**Problem to work on:**
Make an exact copy of all the entries, but do not reproduce the pictures.

(Page images and extracted text)
+-------+

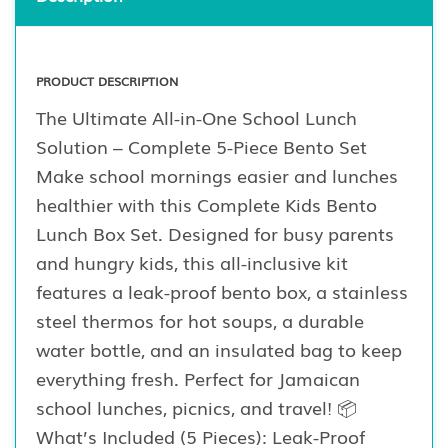
PRODUCT DESCRIPTION
The Ultimate All-in-One School Lunch
Solution – Complete 5-Piece Bento Set
Make school mornings easier and lunches
healthier with this Complete Kids Bento
Lunch Box Set. Designed for busy parents
and hungry kids, this all-inclusive kit
features a leak-proof bento box, a stainless
steel thermos for hot soups, a durable
water bottle, and an insulated bag to keep
everything fresh. Perfect for Jamaican
school lunches, picnics, and travel! 📦
What’s Included (5 Pieces): Leak-Proof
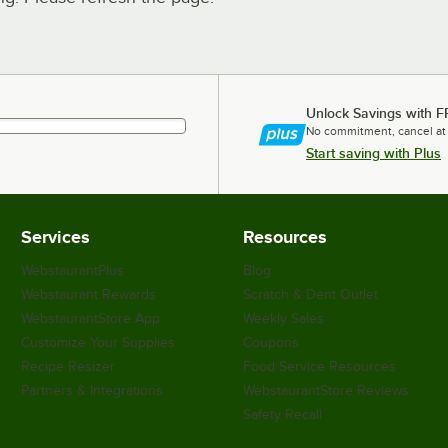
Unlock Savings with F
No commitment, cancel at
Start saving with Plus
Services
Resources
WebstaurantPlus
Blog
Webstaurant Rewards
Scratch & Dent Outlet
WebstaurantStore App
Weekly Sales
Customize Your Supplies
Coupons
Recipe Resizer
Food Service Resources
Partners & Integrations
WebstaurantStore Reviews
Safety Recall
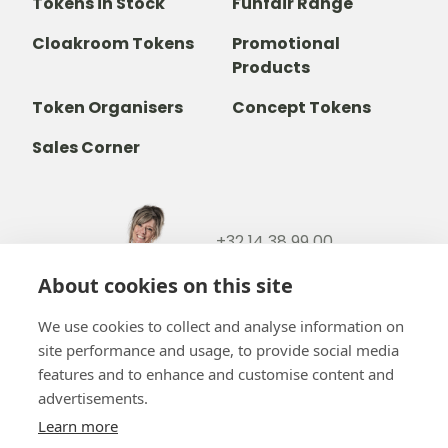
Tokens in Stock
Funfair Range
Cloakroom Tokens
Promotional
Products
Token Organisers
Concept Tokens
Sales Corner
+32 14 38 99 00
+32488237146
About cookies on this site
info@b-token.eu
We use cookies to collect and analyse information on
site performance and usage, to provide social media
Facebook
Instagram
YouTube
LinkedIn
features and to enhance and customise content and
advertisements.
Learn more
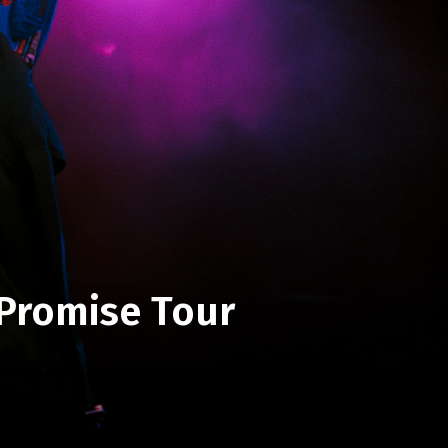
 Promise Tour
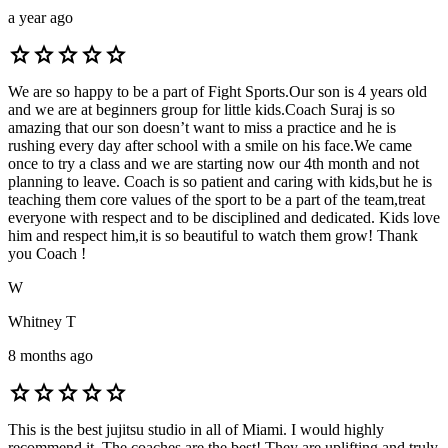
a year ago
star
star
star
star
star
We are so happy to be a part of Fight Sports.Our son is 4 years old
and we are at beginners group for little kids.Coach Suraj is so
amazing that our son doesn’t want to miss a practice and he is
rushing every day after school with a smile on his face.We came
once to try a class and we are starting now our 4th month and not
planning to leave. Coach is so patient and caring with kids,but he is
teaching them core values of the sport to be a part of the team,treat
everyone with respect and to be disciplined and dedicated. Kids love
him and respect him,it is so beautiful to watch them grow! Thank
you Coach !
W
Whitney T
8 months ago
star
star
star
star
star
This is the best jujitsu studio in all of Miami. I would highly
recommend it. The coaches are the best! They are uplifting and truly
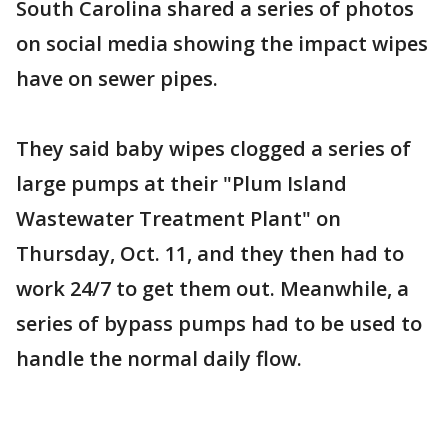
South Carolina shared a series of photos
on social media showing the impact wipes
have on sewer pipes.
They said baby wipes clogged a series of
large pumps at their "Plum Island
Wastewater Treatment Plant" on
Thursday, Oct. 11, and they then had to
work 24/7 to get them out. Meanwhile, a
series of bypass pumps had to be used to
handle the normal daily flow.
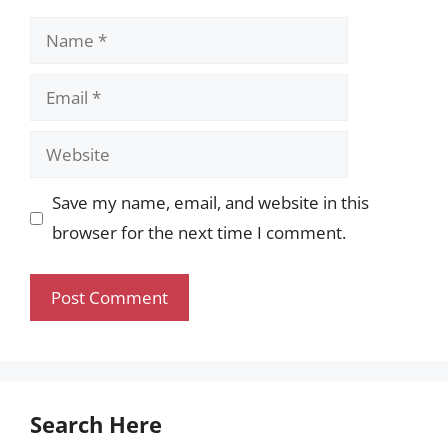
Name
Email
Website
Save my name, email, and website in this
browser for the next time I comment.
Search Here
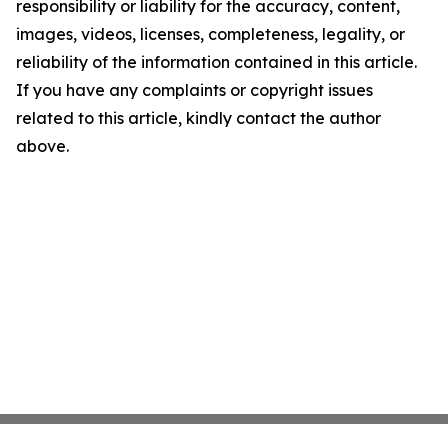
responsibility or liability for the accuracy, content,
images, videos, licenses, completeness, legality, or
reliability of the information contained in this article.
If you have any complaints or copyright issues
related to this article, kindly contact the author
above.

+-------+

**Answer to this problem:**
PRODUCT DESCRIPTION
The Ultimate All-in-One School Lunch
Solution – Complete 5-Piece Bento Set
Make school mornings easier and lunches
healthier with this Complete Kids Bento
Lunch Box Set. Designed for busy parents
and hungry kids, this all-inclusive kit
features a leak-proof bento box, a stainless
steel thermos for hot soups, a durable
water bottle, and an insulated bag to keep
everything fresh. Perfect for Jamaican
school lunches, picnics, and travel! 📦
What’s Included (5 Pieces): Leak-Proof
Unlock Savings with F
No commitment, cancel at
Start saving with Plus
Services
Resources
WebstaurantPlus
Blog
Webstaurant Rewards
Scratch & Dent Outlet
WebstaurantStore App
Weekly Sales
Customize Your Supplies
Coupons
Recipe Resizer
Food Service Resources
Partners & Integrations
WebstaurantStore Reviews
Safety Recall
Tokens in Stock
Funfair Range
Cloakroom Tokens
Promotional
Products
Token Organisers
Concept Tokens
Sales Corner
+32 14 38 99 00
+32488237146
About cookies on this site
info@b-token.eu
We use cookies to collect and analyse information on
site performance and usage, to provide social media
Facebook
Instagram
YouTube
LinkedIn
features and to enhance and customise content and
advertisements.
Learn more
 Promise Tour
a year ago
star
star
star
star
star
We are so happy to be a part of Fight Sports.Our son is 4 years old
and we are at beginners group for little kids.Coach Suraj is so
amazing that our son doesn’t want to miss a practice and he is
rushing every day after school with a smile on his face.We came
once to try a class and we are starting now our 4th month and not
planning to leave. Coach is so patient and caring with kids,but he is
teaching them core values of the sport to be a part of the team,treat
everyone with respect and to be disciplined and dedicated. Kids love
him and respect him,it is so beautiful to watch them grow! Thank
you Coach !
W
Whitney T
8 months ago
star
star
star
star
star
This is the best jujitsu studio in all of Miami. I would highly
recommend it. The coaches are the best! They are uplifting and truly
South Carolina shared a series of photos
on social media showing the impact wipes
have on sewer pipes.
They said baby wipes clogged a series of
large pumps at their "Plum Island
Wastewater Treatment Plant" on
Thursday, Oct. 11, and they then had to
work 24/7 to get them out. Meanwhile, a
series of bypass pumps had to be used to
handle the normal daily flow.
Name
Email
Website
Save my name, email, and website in this
browser for the next time I comment.
Search Here
responsibility or liability for the accuracy, content,
images, videos, licenses, completeness, legality, or
reliability of the information contained in this article.
If you have any complaints or copyright issues
related to this article, kindly contact the author
above.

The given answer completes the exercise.